FAIRY TALE

ハンドルネームは八尾の猫です。耽美と翻訳ミステリが大好きです。旧ブログはhttp://d.hatena.ne.jp/hachibinoneko/、メールアドレスはaae22500@pop21.odn.ne.jpです。

盗まれた魔法/メアリー・ジョー・パトニー

盗まれた魔法 (RHブックス・プラス)

盗まれた魔法 (RHブックス・プラス)

 十八世紀イギリスを舞台に、「魔導師」と呼ばれる魔法使い達のロマンスと活躍を描いたシリーズで、『今宵、魔法をかけて』の続編である。
 メアリー・ジョー・パトニーは、ファンタジー絡みではない、普通のヒストリカルロマンスの方が面白いが、それは「普通の歴史ものはおおもと傑作、ファンタジー絡みだとまあまあ」というぐらいの意味である。

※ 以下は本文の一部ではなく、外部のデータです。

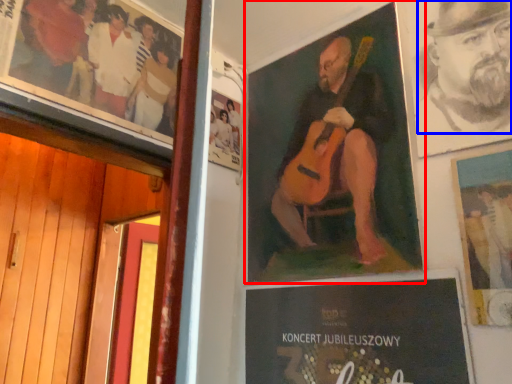 Question: Among these objects, which one is farthest to the camera, poster (highlighted by a red box) or person (highlighted by a blue box)?

Choices:
 (A) poster
 (B) person

Answer: (A) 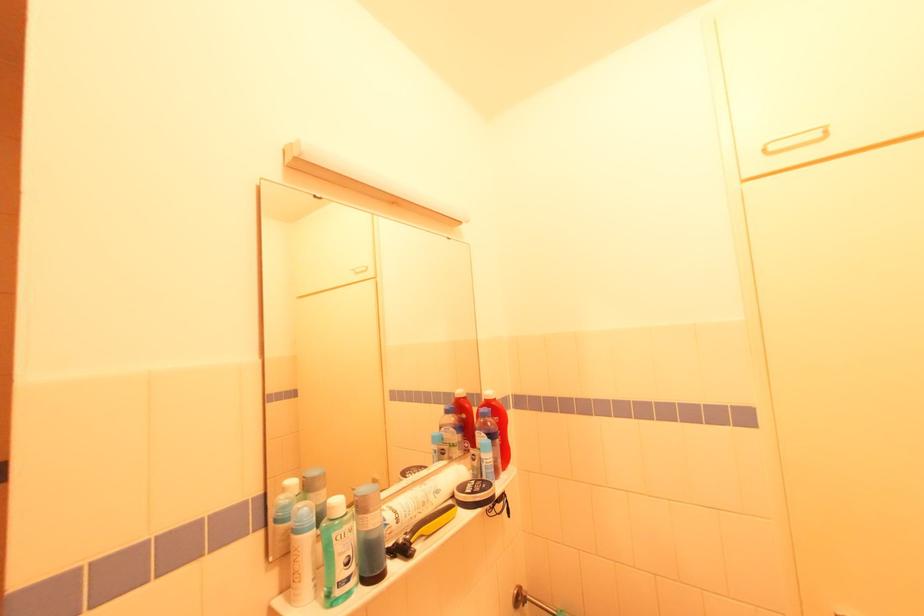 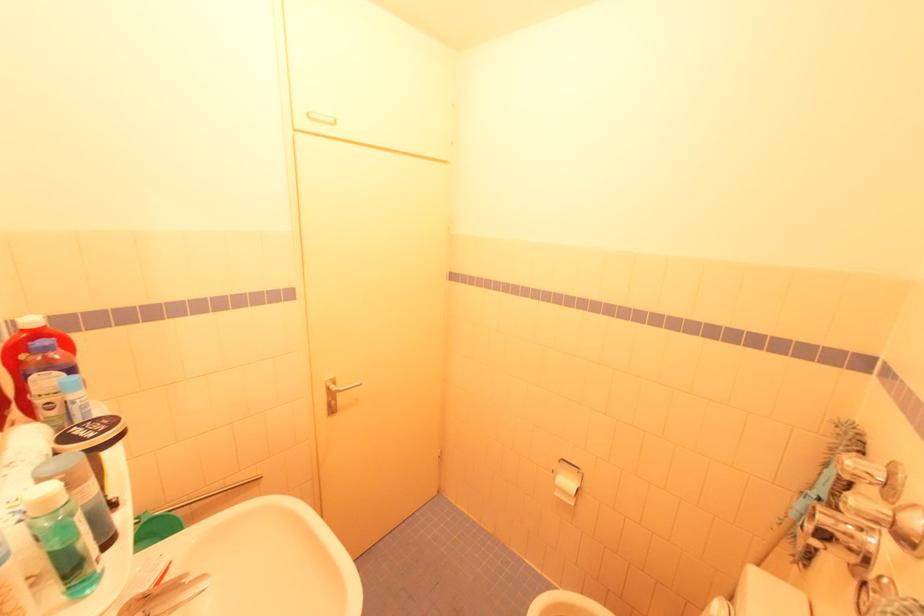 Question: How did the camera likely rotate?

Choices:
 (A) Left
 (B) Right
 (C) Up
 (D) Down

Answer: (B) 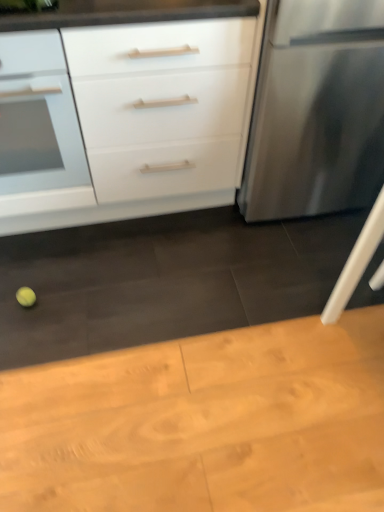 Image resolution: width=384 pixels, height=512 pixels. Identify the location of vacant space that is to the left of yellow matte tennis ball at lower left. click(10, 291). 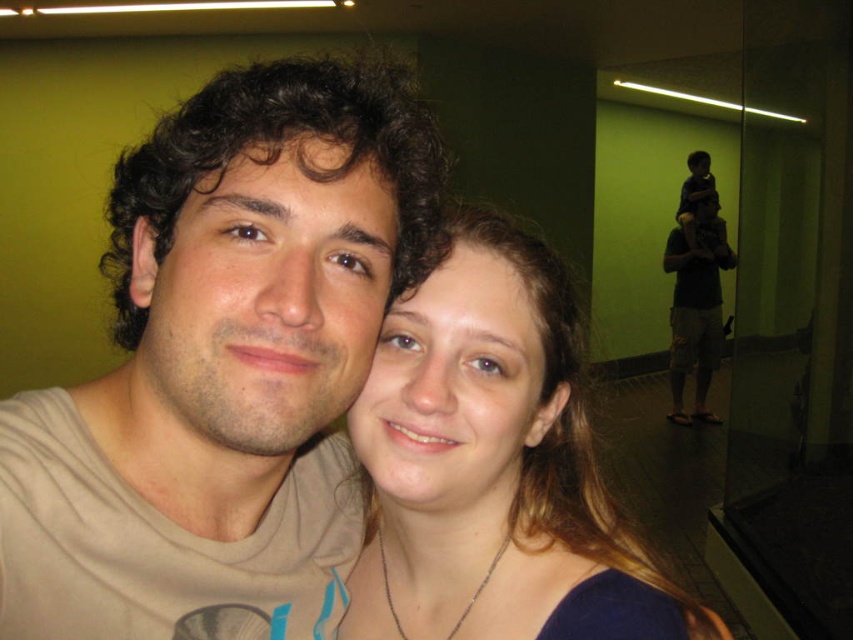 Question: Which object is closer to the camera taking this photo?

Choices:
 (A) matte gold necklace at center
 (B) matte beige shirt at center

Answer: (B)

Question: Which of the following is the closest to the observer?

Choices:
 (A) matte beige shirt at center
 (B) matte gold necklace at center

Answer: (A)

Question: Observing the image, what is the correct spatial positioning of matte beige shirt at center in reference to matte gold necklace at center?

Choices:
 (A) right
 (B) left

Answer: (B)

Question: Is matte beige shirt at center to the left of matte gold necklace at center from the viewer's perspective?

Choices:
 (A) yes
 (B) no

Answer: (A)

Question: Is matte beige shirt at center closer to the viewer compared to matte gold necklace at center?

Choices:
 (A) no
 (B) yes

Answer: (B) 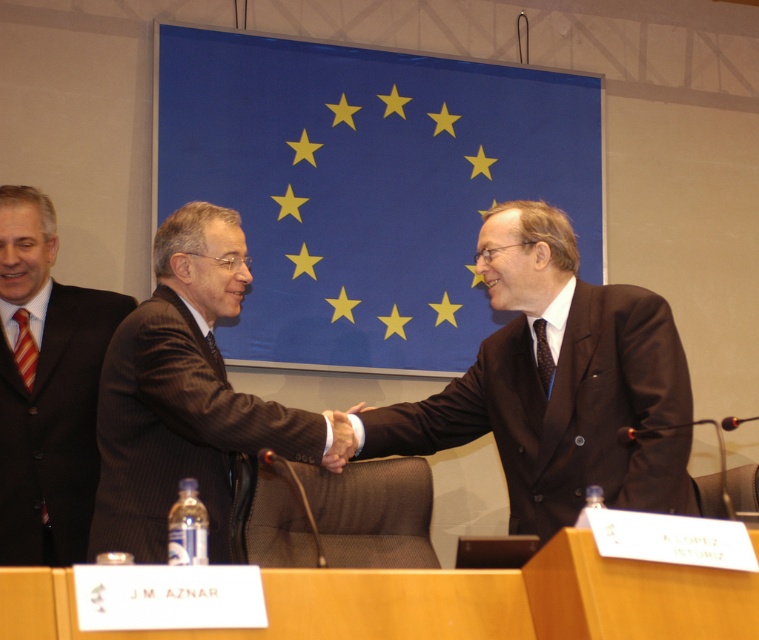 Question: Which point is closer to the camera taking this photo?

Choices:
 (A) (109, 333)
 (B) (106, 465)
 (C) (584, 284)

Answer: (B)

Question: Which point appears farthest from the camera in this image?

Choices:
 (A) (376, 426)
 (B) (46, 216)

Answer: (B)

Question: Which object is farther from the camera taking this photo?

Choices:
 (A) brown pinstripe suit at center
 (B) matte black suit at left

Answer: (B)

Question: Does brown pinstripe suit at center appear over matte black suit at left?

Choices:
 (A) yes
 (B) no

Answer: (A)

Question: Can you confirm if dark brown suit at center is positioned below brown pinstripe suit at center?

Choices:
 (A) yes
 (B) no

Answer: (B)

Question: Is dark brown suit at center further to the viewer compared to matte black suit at left?

Choices:
 (A) yes
 (B) no

Answer: (B) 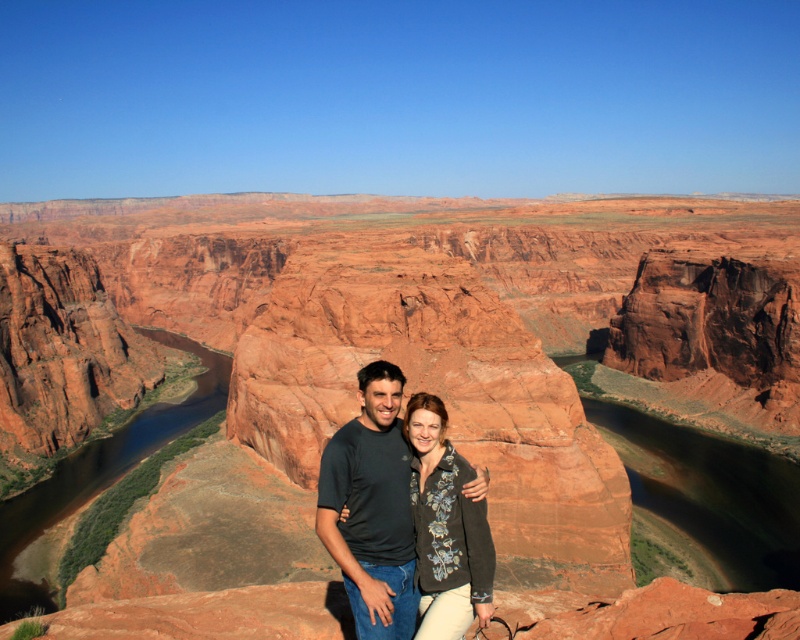 Based on the photo, who is more distant from viewer, (696, 493) or (448, 493)?

Positioned behind is point (696, 493).

Locate an element on the screen. brown smooth water at center is located at coordinates click(704, 502).

Can you confirm if reddish-brown rock formation at center is positioned to the right of matte black shirt at center?

No, reddish-brown rock formation at center is not to the right of matte black shirt at center.

Between point (680, 250) and point (332, 548), which one is positioned behind?

The point (680, 250) is more distant.

Measure the distance between reddish-brown rock formation at center and camera.

reddish-brown rock formation at center is 239.11 feet from camera.

At what (x,y) coordinates should I click in order to perform the action: click on reddish-brown rock formation at center. Please return your answer as a coordinate pair (x, y). The image size is (800, 640). Looking at the image, I should click on (413, 330).

Can you confirm if matte black shirt at center is bigger than brown smooth river at center?

No.

Who is more forward, (398,563) or (6,502)?

Point (398,563) is in front.

Is point (392, 522) positioned in front of point (88, 499)?

Yes, it is in front of point (88, 499).

Identify the location of matte black shirt at center. The height and width of the screenshot is (640, 800). (372, 508). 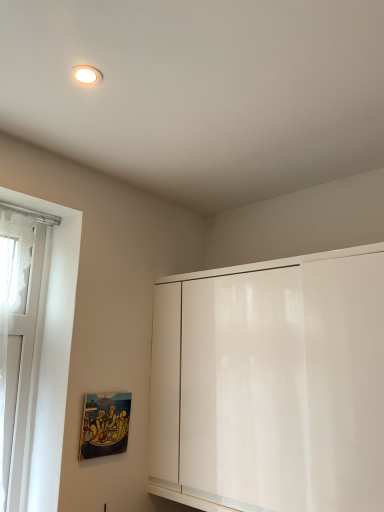 Question: Considering the relative sizes of white glass window at left and matte wooden picture frame at lower left in the image provided, is white glass window at left taller than matte wooden picture frame at lower left?

Choices:
 (A) no
 (B) yes

Answer: (B)

Question: Is white glass window at left not inside matte wooden picture frame at lower left?

Choices:
 (A) yes
 (B) no

Answer: (A)

Question: Is white glass window at left turned away from matte wooden picture frame at lower left?

Choices:
 (A) no
 (B) yes

Answer: (A)

Question: From a real-world perspective, is white glass window at left on matte wooden picture frame at lower left?

Choices:
 (A) no
 (B) yes

Answer: (B)

Question: From the image's perspective, is white glass window at left on top of matte wooden picture frame at lower left?

Choices:
 (A) yes
 (B) no

Answer: (A)

Question: Considering the positions of point (91, 425) and point (339, 382), is point (91, 425) closer or farther from the camera than point (339, 382)?

Choices:
 (A) closer
 (B) farther

Answer: (B)

Question: Considering the positions of matte wooden picture frame at lower left and white glossy cabinet at center in the image, is matte wooden picture frame at lower left bigger or smaller than white glossy cabinet at center?

Choices:
 (A) small
 (B) big

Answer: (A)

Question: Is matte wooden picture frame at lower left in front of or behind white glossy cabinet at center in the image?

Choices:
 (A) front
 (B) behind

Answer: (B)

Question: Visually, is matte wooden picture frame at lower left positioned to the left or to the right of white glossy cabinet at center?

Choices:
 (A) right
 (B) left

Answer: (B)

Question: From the image's perspective, is matte wooden picture frame at lower left located above or below white glass window at left?

Choices:
 (A) below
 (B) above

Answer: (A)

Question: Visually, is matte wooden picture frame at lower left positioned to the left or to the right of white glass window at left?

Choices:
 (A) left
 (B) right

Answer: (B)

Question: Considering the positions of matte wooden picture frame at lower left and white glass window at left in the image, is matte wooden picture frame at lower left wider or thinner than white glass window at left?

Choices:
 (A) wide
 (B) thin

Answer: (B)

Question: Relative to white glass window at left, is matte wooden picture frame at lower left in front or behind?

Choices:
 (A) front
 (B) behind

Answer: (B)

Question: Considering the positions of white glossy cabinet at center and matte wooden picture frame at lower left in the image, is white glossy cabinet at center taller or shorter than matte wooden picture frame at lower left?

Choices:
 (A) tall
 (B) short

Answer: (A)

Question: Is point (168, 373) closer or farther from the camera than point (97, 449)?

というわけで、この『盗まれた魔法』も、ある水準までは面白かった。
 悪党のはぐれ魔術師ドレイトン伯爵によってユニコーンへと姿を変えられた、魔導師にして英国の伯爵位を持つサイモン。彼を救ったのは、ドレイトン男爵の城に囚われ、魔力を吸い上げられていた乙女メグだった。メグは、ドレイトン男爵によって囚われ、記憶と思考力を奪われ、そして他者の目には姿が醜く見えるよう、幻視の術をかけられていた。サイモンを救い、ともに逃げたメグは、大人の女性としての知性や本来の美しい姿を取り戻すが、自分が誰であるかはついに思い出すことができなかった。
 そしてサイモンやその仲間とともに、ドレイトン男爵との戦いに挑む。メグ以外にも、ドレイトンに囚われ、魔力を吸い上げられているものたちがいるようだから、彼らも救出しなければならない。
 ある程度までよくできたパラノーマルロマンス……それ以上でも、それ以下でもないかもしれない。超自然的な要素が絡まないヒストリカルロマンスだと、メアリー・ジョー・パトニー特有の個性や美点がくっきりと浮かび上がってくるのだが、パラノーマルロマンスを書かせると、「どこかで聞いたことのある設定、よくある展開」になってしまうのが残念なところ。メグがある人間を見て、瞬時にして自分の身元や忘却していた家族について思い出す場面はいい。